No visitors, volunteers at long-term care facilities; restrictions at hospitals

WELLINGTON COUNTY – When the World Health Organization declared the outbreak of COVID-19 a global pandemic, health care facilities here activated their pandemic plans.

At Groves, Palmerston and Louise Marshall hospitals, that means stopping volunteer activity and strict visitor restrictions.

“Part of that is for their own protection,” said Stephen Street, president and CEO of the three hospitals, adding that many hospital volunteers are retired folks who may be vulnerable to the virus.

The hospitals will be using a single point of entry and screening visitors for their travel history and health condition before they enter the hospital.

Only one visitor is allowed to accompany an emergency patient or youth aged 18 or younger, and one visitor at a time is allowed to visit palliative and obstetrical patients.

Street said staff is being redeployed for duties related to COVID-19.

Right now that means staffing screening stations, but when COVID-19 patients begin to emerge, it will mean assessing, testing and treating affected patients.

The hospitals are preparing assessment centres at their facilities “and we’re now waiting to hear from the province,” Street said.

At Groves Memorial Community Hospital and Palmerston and District Hospital, there will be space set aside away from the emergency department but inside the facilities, he said.

Because Louise Marshall Hospital in Mount Forest is currently under renovations, there are two sites outside the hospital under consideration for test centres there.

Wellington-Dufferin-Guelph Public Health announced on March 16 that one case of COVID-19 has been identified in Dufferin County – a traveller returning from the U.S.

An assessment centre opened in Guelph this week at 65 Delhi Street beside Guelph General Hospital.

“Because we’re a rural area and more spread out, we haven’t seen the activity of urban centres.
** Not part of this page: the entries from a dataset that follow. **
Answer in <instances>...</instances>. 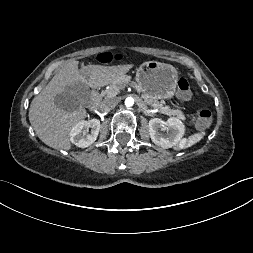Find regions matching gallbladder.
<instances>
[{
    "mask_svg": "<svg viewBox=\"0 0 253 253\" xmlns=\"http://www.w3.org/2000/svg\"><path fill=\"white\" fill-rule=\"evenodd\" d=\"M89 101V89L81 83H78L75 87H70L66 92L56 94L54 99L55 105L66 111H74L79 104H87Z\"/></svg>",
    "mask_w": 253,
    "mask_h": 253,
    "instance_id": "obj_1",
    "label": "gallbladder"
}]
</instances>
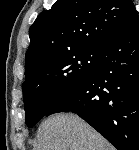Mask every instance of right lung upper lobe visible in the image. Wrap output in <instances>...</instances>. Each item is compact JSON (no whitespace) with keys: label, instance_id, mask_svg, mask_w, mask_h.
<instances>
[{"label":"right lung upper lobe","instance_id":"1","mask_svg":"<svg viewBox=\"0 0 139 150\" xmlns=\"http://www.w3.org/2000/svg\"><path fill=\"white\" fill-rule=\"evenodd\" d=\"M135 13L132 0H57L30 27L26 75L58 55L103 49Z\"/></svg>","mask_w":139,"mask_h":150}]
</instances>
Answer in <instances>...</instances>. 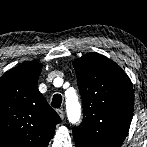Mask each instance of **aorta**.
Listing matches in <instances>:
<instances>
[{"mask_svg":"<svg viewBox=\"0 0 147 147\" xmlns=\"http://www.w3.org/2000/svg\"><path fill=\"white\" fill-rule=\"evenodd\" d=\"M66 109L69 121L72 123L78 122L81 115V106L75 95L66 99Z\"/></svg>","mask_w":147,"mask_h":147,"instance_id":"aorta-1","label":"aorta"}]
</instances>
But eventually it will come, and we’ll be ready,” Street said.

“It’s a challenging environment when things are changing so quickly.”

He said 80 per cent of the people who contract the virus have symptoms that feel like the common cold. They feel sick for a couple of days and then begin to recover.

Fifteen per cent have mild to moderate symptoms and feel more like they have the flu. It may take a week or more before they start to feel better.

Five per cent present with severe symptoms – more like pneumonia, he said.

“It’s that 20 per cent we worry about [the 15 plus five],” he said. “And really, it’s the age demographic. This virus is really hard on the elderly.”

Long-term care facilities stepped up screening of visitors last week but on orders from the Ministry of Health late last week, have barred visitors until further notice.

They have also enhanced cleaning in high-touch areas and some have eliminated food and beverage consumption in social areas to prevent the transmission of germs.

Staff at the Wellington Terrace are following the same protocol for COVID-19 as they do for influenza, said administrator Suzanne Schwartzentruber.

Staff are self-screening for fever and respiratory symptoms and are to report travel plans to managers. And they are to self-isolate for 14 days if they have visited a Level 1, 2 or 3 affected country.